* _EXERCISE BRIEF_
Every entry should be given again exactly, with nothing dropped.

* _DATA PROVIDED_
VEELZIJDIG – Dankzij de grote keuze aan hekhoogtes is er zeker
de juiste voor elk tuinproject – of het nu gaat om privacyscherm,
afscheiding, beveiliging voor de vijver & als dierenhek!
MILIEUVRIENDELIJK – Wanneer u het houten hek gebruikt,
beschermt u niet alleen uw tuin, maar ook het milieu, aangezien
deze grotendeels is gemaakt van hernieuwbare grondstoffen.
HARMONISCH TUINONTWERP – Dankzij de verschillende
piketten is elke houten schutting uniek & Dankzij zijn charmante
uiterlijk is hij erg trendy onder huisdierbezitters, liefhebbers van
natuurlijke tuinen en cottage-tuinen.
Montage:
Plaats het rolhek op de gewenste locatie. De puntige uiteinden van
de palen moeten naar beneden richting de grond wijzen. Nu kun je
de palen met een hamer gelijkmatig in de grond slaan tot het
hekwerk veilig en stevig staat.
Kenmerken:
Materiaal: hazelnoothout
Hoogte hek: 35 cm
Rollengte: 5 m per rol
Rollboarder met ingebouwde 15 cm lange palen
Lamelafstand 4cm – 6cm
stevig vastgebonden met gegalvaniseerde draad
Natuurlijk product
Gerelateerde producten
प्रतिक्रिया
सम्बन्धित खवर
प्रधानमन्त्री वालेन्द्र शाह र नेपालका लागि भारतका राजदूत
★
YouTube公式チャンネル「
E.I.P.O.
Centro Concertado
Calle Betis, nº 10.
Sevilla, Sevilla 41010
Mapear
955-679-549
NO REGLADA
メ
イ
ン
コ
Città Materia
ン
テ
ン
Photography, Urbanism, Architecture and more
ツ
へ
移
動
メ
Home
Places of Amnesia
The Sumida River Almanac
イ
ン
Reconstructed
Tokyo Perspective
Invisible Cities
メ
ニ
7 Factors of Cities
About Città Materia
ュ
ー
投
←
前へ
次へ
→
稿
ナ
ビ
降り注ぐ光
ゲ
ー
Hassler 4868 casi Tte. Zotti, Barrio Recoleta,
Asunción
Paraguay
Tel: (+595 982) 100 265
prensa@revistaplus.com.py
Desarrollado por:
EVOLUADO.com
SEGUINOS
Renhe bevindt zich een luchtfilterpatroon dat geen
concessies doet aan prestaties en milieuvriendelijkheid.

* _SOLUTION TO THIS PROBLEM_
VEELZIJDIG – Dankzij de grote keuze aan hekhoogtes is er zeker
de juiste voor elk tuinproject – of het nu gaat om privacyscherm,
afscheiding, beveiliging voor de vijver & als dierenhek!
MILIEUVRIENDELIJK – Wanneer u het houten hek gebruikt,
beschermt u niet alleen uw tuin, maar ook het milieu, aangezien
deze grotendeels is gemaakt van hernieuwbare grondstoffen.
HARMONISCH TUINONTWERP – Dankzij de verschillende
piketten is elke houten schutting uniek & Dankzij zijn charmante
uiterlijk is hij erg trendy onder huisdierbezitters, liefhebbers van
natuurlijke tuinen en cottage-tuinen.
Montage:
Plaats het rolhek op de gewenste locatie. De puntige uiteinden van
de palen moeten naar beneden richting de grond wijzen. Nu kun je
de palen met een hamer gelijkmatig in de grond slaan tot het
hekwerk veilig en stevig staat.
Kenmerken:
Materiaal: hazelnoothout
Hoogte hek: 35 cm
Rollengte: 5 m per rol
Rollboarder met ingebouwde 15 cm lange palen
Lamelafstand 4cm – 6cm
stevig vastgebonden met gegalvaniseerde draad
Natuurlijk product
Gerelateerde producten
प्रतिक्रिया
सम्बन्धित खवर
प्रधानमन्त्री वालेन्द्र शाह र नेपालका लागि भारतका राजदूत
★
YouTube公式チャンネル「
E.I.P.O.
Centro Concertado
Calle Betis, nº 10.
Sevilla, Sevilla 41010
Mapear
955-679-549
NO REGLADA
メ
イ
ン
コ
Città Materia
ン
テ
ン
Photography, Urbanism, Architecture and more
ツ
へ
移
動
メ
Home
Places of Amnesia
The Sumida River Almanac
イ
ン
Reconstructed
Tokyo Perspective
Invisible Cities
メ
ニ
7 Factors of Cities
About Città Materia
ュ
ー
投
←
前へ
次へ
→
稿
ナ
ビ
降り注ぐ光
ゲ
ー
Hassler 4868 casi Tte. Zotti, Barrio Recoleta,
Asunción
Paraguay
Tel: (+595 982) 100 265
prensa@revistaplus.com.py
Desarrollado por:
EVOLUADO.com
SEGUINOS
Renhe bevindt zich een luchtfilterpatroon dat geen
concessies doet aan prestaties en milieuvriendelijkheid.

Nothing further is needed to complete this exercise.